GFLOPs of intel xeon e5 2609

I am working on an intel xeon e5 2609 machine of 8 CPUs , how to know the gflops of my CPUs ? I want to compare the gflops of it with gflops of tesla c2070.

Thanks a lot

Xeon E5 2609 is a Sandybridge-class CPU which can execute one AVX multiply plus one AVX add per cycle. An AVX SIMD operation comprises four double-precision or eight single-precision lanes. Therefore, when running AVX code, the theoretical maximum floating-point throughput is 4 [cores] * 2.4e9 [Hz] * (4+4) [floating-point ops] = 76.8 double-precision GFLOPS. Single-precision performance is twice that, namely 153.6 GFLOPS.

Since you have an eight-processor machine, the combined theoretical throughput of all eight CPUs is therefore 614.4 double-precision GFLOPS, 1.228 single-precision TFLOPS. By comparisonn, the theoretical throughput of the C2070 is 515 double-precision GFLOPS, 1.03 single-precision TFLOPS, or about 84% of the combined CPUs.

8 xeon e5 2609 at $300 per CPU= $2,400 for 1,228 single precision GFLOPS

A single $550 EVGA GTX 980 clocks in at about 5,400 single GFLOPS.

cost per GFLOP for CPU set = $0.51

cost per GFLOP for GPU = $0.102

Also the memory bandwidth difference between a CPU and a current GPU (the tesla C2070 is at least 4 years old) is between 5-15, so that should be considered in any valid comparison.

Does this calculation of CPU GFLOPS imply on a single threaded written program ? Or it has to be AVX activated somehow?

Since my computation includes the contributions from all CPUs and all cores within each CPU it quite obviously does not pertain to single-thread execution. Since I assumed usage of all AVX lanes, it obviously also does not pertain to scalar execution. Utilizing the full floating-point performance of your system requires multi-threaded, SIMDized computation: 32 threads, each using 4-way or 8-way SIMD computation.
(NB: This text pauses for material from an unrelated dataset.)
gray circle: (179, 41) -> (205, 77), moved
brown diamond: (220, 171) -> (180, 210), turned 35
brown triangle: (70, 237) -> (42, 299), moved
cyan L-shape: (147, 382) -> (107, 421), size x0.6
Note that threading and SIMD parallelization are two forms of parallelism (namly thread paralellism and data parallelism) that are orthogonal to each other: One can write an application that is multi-threaded, but where each thread only performs scalar computation using a single AVX lane. Likewise one can write a single-threaded application that uses SIMDized code using all AVX lanes.